Comment Re:Stay the fuck where you are! (Score 3, Informative) 836
I agree that WWII was general not a model case of avoiding noncombatant casualties, but I will point out a few facts:
1. When the USAAC and RAF firebombed Dresden, they caused more casualties than in both Hiroshima and Nagasaki.
2. The Japanese used WMDs (as currently defined as Nuclear, Biological, and Chemical weapons) first; estimates of casualties from their attacks on Chinese cities using plague are in the 50k to 100k range.
3. The U.S. previously avoided using WMD on Iwo Jima, which it was not necessary to cancel (the Navy's plans to gas it and bypass were vetoed by the President).

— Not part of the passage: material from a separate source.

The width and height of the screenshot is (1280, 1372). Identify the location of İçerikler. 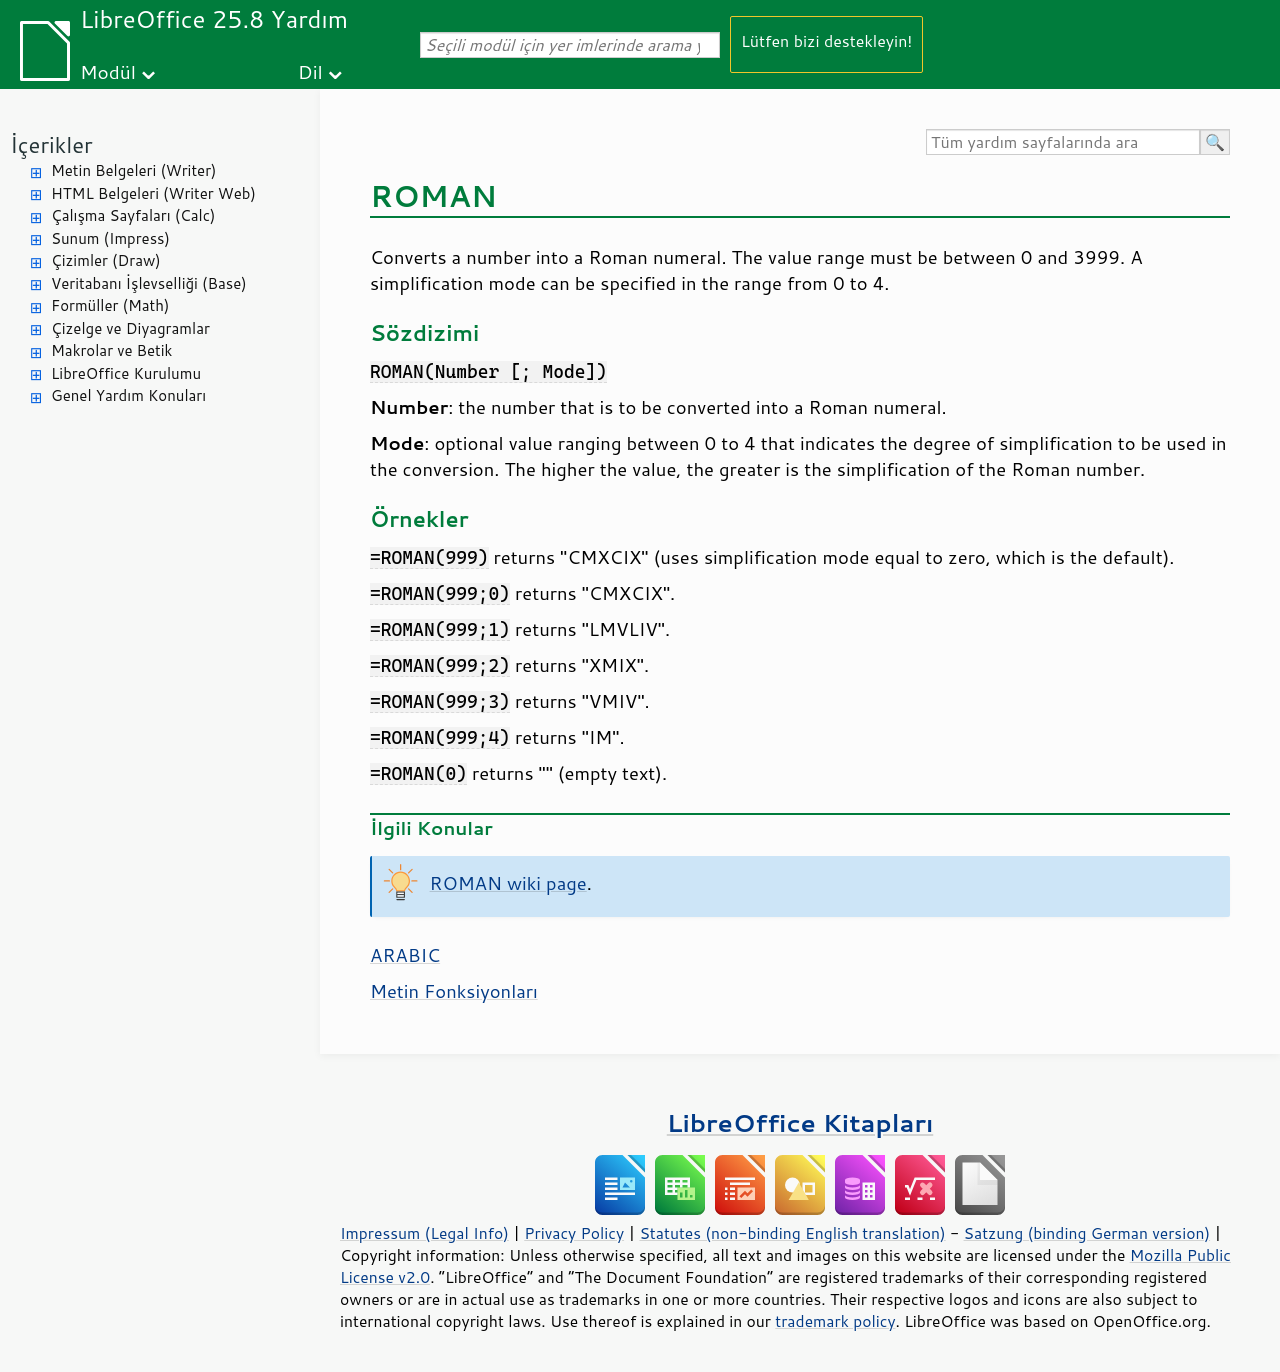
(51, 144).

4. Invading Japan would've made Iraq (and Iran) look like a picnic; estimated U.S. casualties to establish an initial beachhead on the Home Islands were in excess of a quarter million; Japanese civilian and military casualty figures were estimated at several times higher. The persistent effects of nuclear weapons were not well understood for decades after - the U.S. was still doing "training exercises" with troops in close proximity to nuclear weapons into the 1960s.
So yes, the U.S. is only nation to use nuclear weapons in combat, but the use in WWII is still "permissible" under current U.S. and international (including French) WMD policy (which considers all NBC weapons to be equal, as we "official" don't have any of those).
Just my $0.02.
P.S.: Yes, I'm going to vote for Obama.